Pizarro valiente, intrépido hasta la temeridad, centelleaba fuego por sus ojos; mil veces prefiriera la muerte al baldón de ser vencido, y resolvió atacar con furor a los sitiadores.

Luque, a pesar de ser bastante político para conocer cuánto habían variado las circunstancias del imperio, era demasiado fanático para poder pensar con sensatez. «Jamás la cruz se vio hollada por herejes, decía al gobernador», y se dispuso a la campaña excomulgando solemnemente a Almagro, Las-Casas y cuantos Españoles seguían las banderas de Huascar. Bien sabía que todos predicaban el cristianismo, que Huascar y la mayor parte del ejército peruano habían ya recibido las aguas de la salvación, pero también sabía que estaba abierto el templo del Sol, y que se toleraba la pompa de Satanás, y suponía aquellos cristianos como esclavos del demonio. El Gobernador delirando por venganza, sepultado en la memoria de haber sido vencido, se olvidó de los amores de Ocollo, y su alma sólo se alimentaba de deseos de sangre. Ocollo en tanto vivía en la más desesperada zozobra: escapar al campo de Huascar no era posible, su venganza tampoco estaba consumada, y el Gobernador podía llegar a la desesperación.

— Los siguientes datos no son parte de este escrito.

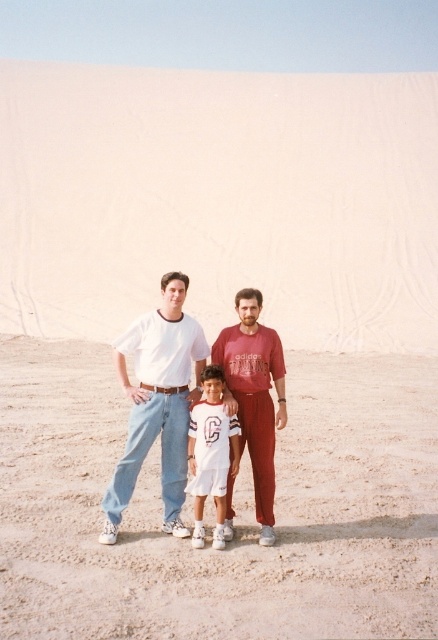 Can you confirm if white cotton t-shirt at center is positioned to the right of white cotton shirt at center?

No, white cotton t-shirt at center is not to the right of white cotton shirt at center.

Between white cotton t-shirt at center and white cotton shirt at center, which one is positioned higher?

Positioned higher is white cotton t-shirt at center.

Who is more forward, (166, 292) or (228, 460)?

Positioned in front is point (228, 460).

Where is `white cotton t-shirt at center`? The image size is (438, 640). white cotton t-shirt at center is located at coordinates (158, 403).

Does brown sandy dirt at center have a lesser width compared to white cotton t-shirt at center?

In fact, brown sandy dirt at center might be wider than white cotton t-shirt at center.

Which is behind, point (95, 468) or point (105, 536)?

The point (95, 468) is behind.

I want to click on brown sandy dirt at center, so click(x=235, y=508).

Can you confirm if brown sandy dirt at center is bigger than white cotton shirt at center?

Yes, brown sandy dirt at center is bigger than white cotton shirt at center.

Between point (402, 433) and point (226, 417), which one is positioned in front?

Point (226, 417) is in front.

Between point (303, 408) and point (222, 371), which one is positioned in front?

Point (222, 371) is in front.

You are a GUI agent. You are given a task and a screenshot of the screen. Output one action in this format:
    pyautogui.click(x=<x>, y=<y>)
    Task: Click on the brown sandy dirt at center
    
    Given the screenshot: What is the action you would take?
    pyautogui.click(x=235, y=508)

Pizarro en breve reunió 500 hombres, y a pesar de ser séxtuplas las fuerzas del enemigo, no dudó arrojarse al combate; su sed de venganza lo precipitaba... Luque aunque no conocía todo el peligro que les amenazaba, más tranquila su mente que la de Pizarro, miraba seis mil combatientes a la Europea mandados por Almagro, con otras infinitas fuerzas no disciplinadas, y juzgó conveniente enarbolar la cruz en el combate por que conocía que le era altamente necesaria la cooperación del cielo. Se iba a pelear por la libertad de un gran pueblo, y dos héroes de aquel siglo, dominados por resentimientos personales, mandaban las fuerzas combatientes; el choque no podía menos de ser horroroso, y el campo de batalla se había de transformar en un osario cubierto de sangre. Pizarro contaba con menores fuerzas, pero sus soldados eran más tácticos y veteranos, y numeraba valientes oficiales. Almagro, aunque con fuerzas numerosas, tenía que atender al asedio; con dificultad pudiera empeñar todos sus batallones en el combate, y por mucho que los Peruanos hubiesen adelantado en la táctica europea, siempre serían bisoños, y el jefe no pudiera contar con subalternos de confianza. Tal era el estado de los campos enemigos cuando Almagro sitiaba a Cuzco, y Pizarro se preparaba a rechazarle vengando su oprobio.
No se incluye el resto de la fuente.